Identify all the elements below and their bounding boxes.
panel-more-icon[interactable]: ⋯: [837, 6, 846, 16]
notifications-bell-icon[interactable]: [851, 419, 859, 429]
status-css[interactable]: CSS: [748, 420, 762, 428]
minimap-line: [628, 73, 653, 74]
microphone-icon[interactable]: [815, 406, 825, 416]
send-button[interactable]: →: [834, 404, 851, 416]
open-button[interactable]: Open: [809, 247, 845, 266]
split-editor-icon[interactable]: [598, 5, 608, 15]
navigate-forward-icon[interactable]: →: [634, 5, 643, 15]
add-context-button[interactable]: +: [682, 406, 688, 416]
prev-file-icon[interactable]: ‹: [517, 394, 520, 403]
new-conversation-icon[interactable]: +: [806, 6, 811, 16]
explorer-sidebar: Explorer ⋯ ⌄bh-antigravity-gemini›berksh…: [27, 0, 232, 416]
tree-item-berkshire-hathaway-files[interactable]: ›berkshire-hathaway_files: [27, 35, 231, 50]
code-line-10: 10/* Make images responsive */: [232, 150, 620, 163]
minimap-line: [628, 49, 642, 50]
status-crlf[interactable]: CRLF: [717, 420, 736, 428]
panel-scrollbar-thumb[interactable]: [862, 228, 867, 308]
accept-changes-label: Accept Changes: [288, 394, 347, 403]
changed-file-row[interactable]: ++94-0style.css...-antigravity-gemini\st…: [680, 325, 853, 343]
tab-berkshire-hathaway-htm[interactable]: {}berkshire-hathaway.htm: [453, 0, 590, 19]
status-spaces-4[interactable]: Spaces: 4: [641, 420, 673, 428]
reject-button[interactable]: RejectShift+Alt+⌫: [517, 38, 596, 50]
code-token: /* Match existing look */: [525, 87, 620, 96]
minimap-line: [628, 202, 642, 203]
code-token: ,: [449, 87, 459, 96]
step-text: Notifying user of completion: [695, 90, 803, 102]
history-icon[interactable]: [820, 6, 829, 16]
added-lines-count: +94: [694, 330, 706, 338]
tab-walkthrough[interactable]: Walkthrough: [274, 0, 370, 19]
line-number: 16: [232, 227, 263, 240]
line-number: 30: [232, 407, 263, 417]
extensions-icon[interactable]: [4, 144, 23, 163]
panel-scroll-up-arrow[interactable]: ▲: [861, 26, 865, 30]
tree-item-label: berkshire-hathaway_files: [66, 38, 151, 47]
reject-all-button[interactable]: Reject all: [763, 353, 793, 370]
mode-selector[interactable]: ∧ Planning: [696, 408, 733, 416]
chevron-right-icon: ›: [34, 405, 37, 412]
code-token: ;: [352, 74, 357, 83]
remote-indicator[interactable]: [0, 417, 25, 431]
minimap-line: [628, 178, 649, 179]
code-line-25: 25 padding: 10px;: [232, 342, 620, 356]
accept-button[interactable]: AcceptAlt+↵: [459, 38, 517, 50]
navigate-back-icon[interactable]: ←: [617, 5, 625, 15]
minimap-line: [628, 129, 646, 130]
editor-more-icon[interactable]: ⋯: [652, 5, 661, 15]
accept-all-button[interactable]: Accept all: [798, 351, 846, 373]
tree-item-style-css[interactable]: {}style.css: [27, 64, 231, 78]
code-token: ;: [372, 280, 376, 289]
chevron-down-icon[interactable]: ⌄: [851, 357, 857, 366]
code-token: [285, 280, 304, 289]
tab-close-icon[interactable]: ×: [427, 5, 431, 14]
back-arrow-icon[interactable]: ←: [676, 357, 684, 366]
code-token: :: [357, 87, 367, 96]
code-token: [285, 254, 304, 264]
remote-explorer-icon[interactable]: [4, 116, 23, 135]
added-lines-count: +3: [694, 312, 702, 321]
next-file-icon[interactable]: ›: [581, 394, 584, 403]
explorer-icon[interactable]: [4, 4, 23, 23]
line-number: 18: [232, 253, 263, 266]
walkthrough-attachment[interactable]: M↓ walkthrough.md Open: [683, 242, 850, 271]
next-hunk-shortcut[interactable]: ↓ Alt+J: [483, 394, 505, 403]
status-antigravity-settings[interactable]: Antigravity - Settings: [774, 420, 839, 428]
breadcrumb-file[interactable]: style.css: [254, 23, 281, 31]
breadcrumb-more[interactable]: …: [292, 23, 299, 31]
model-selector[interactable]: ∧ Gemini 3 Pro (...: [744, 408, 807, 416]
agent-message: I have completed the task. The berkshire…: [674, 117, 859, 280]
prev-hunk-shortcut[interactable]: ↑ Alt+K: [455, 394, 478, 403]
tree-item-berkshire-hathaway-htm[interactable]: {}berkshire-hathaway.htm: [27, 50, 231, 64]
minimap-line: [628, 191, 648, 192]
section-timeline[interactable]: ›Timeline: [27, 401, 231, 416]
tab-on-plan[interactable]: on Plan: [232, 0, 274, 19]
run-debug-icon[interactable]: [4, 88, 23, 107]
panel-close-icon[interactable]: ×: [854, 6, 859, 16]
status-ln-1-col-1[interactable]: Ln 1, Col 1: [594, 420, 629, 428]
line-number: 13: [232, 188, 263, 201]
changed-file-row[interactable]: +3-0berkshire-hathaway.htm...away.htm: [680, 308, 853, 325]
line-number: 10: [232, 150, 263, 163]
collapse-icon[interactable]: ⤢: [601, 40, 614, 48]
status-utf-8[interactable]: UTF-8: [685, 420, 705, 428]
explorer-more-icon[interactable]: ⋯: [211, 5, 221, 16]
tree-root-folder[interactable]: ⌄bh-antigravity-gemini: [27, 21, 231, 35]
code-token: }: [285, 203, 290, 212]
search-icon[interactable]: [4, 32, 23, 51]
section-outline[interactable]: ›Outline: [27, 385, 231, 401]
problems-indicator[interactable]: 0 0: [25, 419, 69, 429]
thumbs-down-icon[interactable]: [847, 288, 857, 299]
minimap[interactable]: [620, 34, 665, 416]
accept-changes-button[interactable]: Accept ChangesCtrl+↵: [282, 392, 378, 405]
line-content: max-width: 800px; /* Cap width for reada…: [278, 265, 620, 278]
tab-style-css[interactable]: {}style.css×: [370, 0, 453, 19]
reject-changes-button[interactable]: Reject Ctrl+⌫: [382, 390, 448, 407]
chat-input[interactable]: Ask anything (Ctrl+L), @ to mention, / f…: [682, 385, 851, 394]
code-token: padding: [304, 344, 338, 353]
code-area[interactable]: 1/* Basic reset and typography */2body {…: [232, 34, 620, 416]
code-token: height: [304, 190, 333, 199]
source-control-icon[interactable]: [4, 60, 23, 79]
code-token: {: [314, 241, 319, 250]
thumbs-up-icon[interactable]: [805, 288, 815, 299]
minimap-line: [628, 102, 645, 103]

++++++++

Your answer must be every record above, repeated exactly.

Identify all the elements below and their bounding boxes.
panel-more-icon[interactable]: ⋯: [837, 6, 846, 16]
notifications-bell-icon[interactable]: [851, 419, 859, 429]
status-css[interactable]: CSS: [748, 420, 762, 428]
minimap-line: [628, 73, 653, 74]
microphone-icon[interactable]: [815, 406, 825, 416]
send-button[interactable]: →: [834, 404, 851, 416]
open-button[interactable]: Open: [809, 247, 845, 266]
split-editor-icon[interactable]: [598, 5, 608, 15]
navigate-forward-icon[interactable]: →: [634, 5, 643, 15]
add-context-button[interactable]: +: [682, 406, 688, 416]
prev-file-icon[interactable]: ‹: [517, 394, 520, 403]
new-conversation-icon[interactable]: +: [806, 6, 811, 16]
explorer-sidebar: Explorer ⋯ ⌄bh-antigravity-gemini›berksh…: [27, 0, 232, 416]
tree-item-berkshire-hathaway-files[interactable]: ›berkshire-hathaway_files: [27, 35, 231, 50]
code-line-10: 10/* Make images responsive */: [232, 150, 620, 163]
minimap-line: [628, 49, 642, 50]
status-crlf[interactable]: CRLF: [717, 420, 736, 428]
panel-scrollbar-thumb[interactable]: [862, 228, 867, 308]
accept-changes-label: Accept Changes: [288, 394, 347, 403]
changed-file-row[interactable]: ++94-0style.css...-antigravity-gemini\st…: [680, 325, 853, 343]
tab-berkshire-hathaway-htm[interactable]: {}berkshire-hathaway.htm: [453, 0, 590, 19]
status-spaces-4[interactable]: Spaces: 4: [641, 420, 673, 428]
reject-button[interactable]: RejectShift+Alt+⌫: [517, 38, 596, 50]
code-token: /* Match existing look */: [525, 87, 620, 96]
minimap-line: [628, 202, 642, 203]
code-token: ,: [449, 87, 459, 96]
step-text: Notifying user of completion: [695, 90, 803, 102]
history-icon[interactable]: [820, 6, 829, 16]
added-lines-count: +94: [694, 330, 706, 338]
tab-walkthrough[interactable]: Walkthrough: [274, 0, 370, 19]
line-number: 16: [232, 227, 263, 240]
line-number: 30: [232, 407, 263, 417]
extensions-icon[interactable]: [4, 144, 23, 163]
panel-scroll-up-arrow[interactable]: ▲: [861, 26, 865, 30]
tree-item-label: berkshire-hathaway_files: [66, 38, 151, 47]
reject-all-button[interactable]: Reject all: [763, 353, 793, 370]
mode-selector[interactable]: ∧ Planning: [696, 408, 733, 416]
chevron-right-icon: ›: [34, 405, 37, 412]
code-token: ;: [352, 74, 357, 83]
remote-indicator[interactable]: [0, 417, 25, 431]
minimap-line: [628, 178, 649, 179]
code-line-25: 25 padding: 10px;: [232, 342, 620, 356]
accept-button[interactable]: AcceptAlt+↵: [459, 38, 517, 50]
navigate-back-icon[interactable]: ←: [617, 5, 625, 15]
minimap-line: [628, 129, 646, 130]
editor-more-icon[interactable]: ⋯: [652, 5, 661, 15]
accept-all-button[interactable]: Accept all: [798, 351, 846, 373]
tree-item-style-css[interactable]: {}style.css: [27, 64, 231, 78]
code-token: ;: [372, 280, 376, 289]
chevron-down-icon[interactable]: ⌄: [851, 357, 857, 366]
code-token: [285, 280, 304, 289]
tab-close-icon[interactable]: ×: [427, 5, 431, 14]
back-arrow-icon[interactable]: ←: [676, 357, 684, 366]
code-token: :: [357, 87, 367, 96]
code-token: [285, 254, 304, 264]
remote-explorer-icon[interactable]: [4, 116, 23, 135]
added-lines-count: +3: [694, 312, 702, 321]
next-file-icon[interactable]: ›: [581, 394, 584, 403]
explorer-icon[interactable]: [4, 4, 23, 23]
line-number: 18: [232, 253, 263, 266]
walkthrough-attachment[interactable]: M↓ walkthrough.md Open: [683, 242, 850, 271]
next-hunk-shortcut[interactable]: ↓ Alt+J: [483, 394, 505, 403]
status-antigravity-settings[interactable]: Antigravity - Settings: [774, 420, 839, 428]
breadcrumb-file[interactable]: style.css: [254, 23, 281, 31]
breadcrumb-more[interactable]: …: [292, 23, 299, 31]
model-selector[interactable]: ∧ Gemini 3 Pro (...: [744, 408, 807, 416]
agent-message: I have completed the task. The berkshire…: [674, 117, 859, 280]
prev-hunk-shortcut[interactable]: ↑ Alt+K: [455, 394, 478, 403]
tree-item-berkshire-hathaway-htm[interactable]: {}berkshire-hathaway.htm: [27, 50, 231, 64]
minimap-line: [628, 191, 648, 192]
section-timeline[interactable]: ›Timeline: [27, 401, 231, 416]
tab-on-plan[interactable]: on Plan: [232, 0, 274, 19]
run-debug-icon[interactable]: [4, 88, 23, 107]
panel-close-icon[interactable]: ×: [854, 6, 859, 16]
status-ln-1-col-1[interactable]: Ln 1, Col 1: [594, 420, 629, 428]
line-number: 13: [232, 188, 263, 201]
changed-file-row[interactable]: +3-0berkshire-hathaway.htm...away.htm: [680, 308, 853, 325]
line-number: 10: [232, 150, 263, 163]
collapse-icon[interactable]: ⤢: [601, 40, 614, 48]
status-utf-8[interactable]: UTF-8: [685, 420, 705, 428]
explorer-more-icon[interactable]: ⋯: [211, 5, 221, 16]
tree-root-folder[interactable]: ⌄bh-antigravity-gemini: [27, 21, 231, 35]
code-token: }: [285, 203, 290, 212]
search-icon[interactable]: [4, 32, 23, 51]
section-outline[interactable]: ›Outline: [27, 385, 231, 401]
problems-indicator[interactable]: 0 0: [25, 419, 69, 429]
thumbs-down-icon[interactable]: [847, 288, 857, 299]
minimap[interactable]: [620, 34, 665, 416]
accept-changes-button[interactable]: Accept ChangesCtrl+↵: [282, 392, 378, 405]
line-content: max-width: 800px; /* Cap width for reada…: [278, 265, 620, 278]
tab-style-css[interactable]: {}style.css×: [370, 0, 453, 19]
reject-changes-button[interactable]: Reject Ctrl+⌫: [382, 390, 448, 407]
chat-input[interactable]: Ask anything (Ctrl+L), @ to mention, / f…: [682, 385, 851, 394]
code-token: padding: [304, 344, 338, 353]
code-area[interactable]: 1/* Basic reset and typography */2body {…: [232, 34, 620, 416]
code-token: height: [304, 190, 333, 199]
source-control-icon[interactable]: [4, 60, 23, 79]
code-token: {: [314, 241, 319, 250]
thumbs-up-icon[interactable]: [805, 288, 815, 299]
minimap-line: [628, 102, 645, 103]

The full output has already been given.